WHAT IS NEEDED: Copy the records below exactly as they are written.

RECORDS PROVIDED:
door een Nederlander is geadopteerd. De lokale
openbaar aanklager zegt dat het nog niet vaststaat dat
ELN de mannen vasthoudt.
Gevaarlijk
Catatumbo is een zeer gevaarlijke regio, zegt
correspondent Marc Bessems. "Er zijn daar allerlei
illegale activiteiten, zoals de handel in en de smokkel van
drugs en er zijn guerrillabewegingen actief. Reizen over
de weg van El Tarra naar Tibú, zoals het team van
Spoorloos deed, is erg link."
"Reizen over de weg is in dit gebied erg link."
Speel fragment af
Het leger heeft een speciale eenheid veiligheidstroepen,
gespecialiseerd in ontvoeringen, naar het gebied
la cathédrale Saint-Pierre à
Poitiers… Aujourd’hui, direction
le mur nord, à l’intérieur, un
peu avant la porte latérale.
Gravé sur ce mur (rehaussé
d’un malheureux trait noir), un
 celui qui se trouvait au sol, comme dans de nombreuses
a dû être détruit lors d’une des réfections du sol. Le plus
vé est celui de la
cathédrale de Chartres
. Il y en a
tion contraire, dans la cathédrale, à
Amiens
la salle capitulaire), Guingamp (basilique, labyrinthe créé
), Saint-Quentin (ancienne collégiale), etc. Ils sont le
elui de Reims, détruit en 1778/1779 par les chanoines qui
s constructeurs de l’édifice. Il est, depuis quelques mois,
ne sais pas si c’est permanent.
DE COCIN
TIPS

SOLUTION TO THIS TASK:
door een Nederlander is geadopteerd. De lokale
openbaar aanklager zegt dat het nog niet vaststaat dat
ELN de mannen vasthoudt.
Gevaarlijk
Catatumbo is een zeer gevaarlijke regio, zegt
correspondent Marc Bessems. "Er zijn daar allerlei
illegale activiteiten, zoals de handel in en de smokkel van
drugs en er zijn guerrillabewegingen actief. Reizen over
de weg van El Tarra naar Tibú, zoals het team van
Spoorloos deed, is erg link."
"Reizen over de weg is in dit gebied erg link."
Speel fragment af
Het leger heeft een speciale eenheid veiligheidstroepen,
gespecialiseerd in ontvoeringen, naar het gebied
la cathédrale Saint-Pierre à
Poitiers… Aujourd’hui, direction
le mur nord, à l’intérieur, un
peu avant la porte latérale.
Gravé sur ce mur (rehaussé
d’un malheureux trait noir), un
 celui qui se trouvait au sol, comme dans de nombreuses
a dû être détruit lors d’une des réfections du sol. Le plus
vé est celui de la
cathédrale de Chartres
. Il y en a
tion contraire, dans la cathédrale, à
Amiens
la salle capitulaire), Guingamp (basilique, labyrinthe créé
), Saint-Quentin (ancienne collégiale), etc. Ils sont le
elui de Reims, détruit en 1778/1779 par les chanoines qui
s constructeurs de l’édifice. Il est, depuis quelques mois,
ne sais pas si c’est permanent.
DE COCIN
TIPS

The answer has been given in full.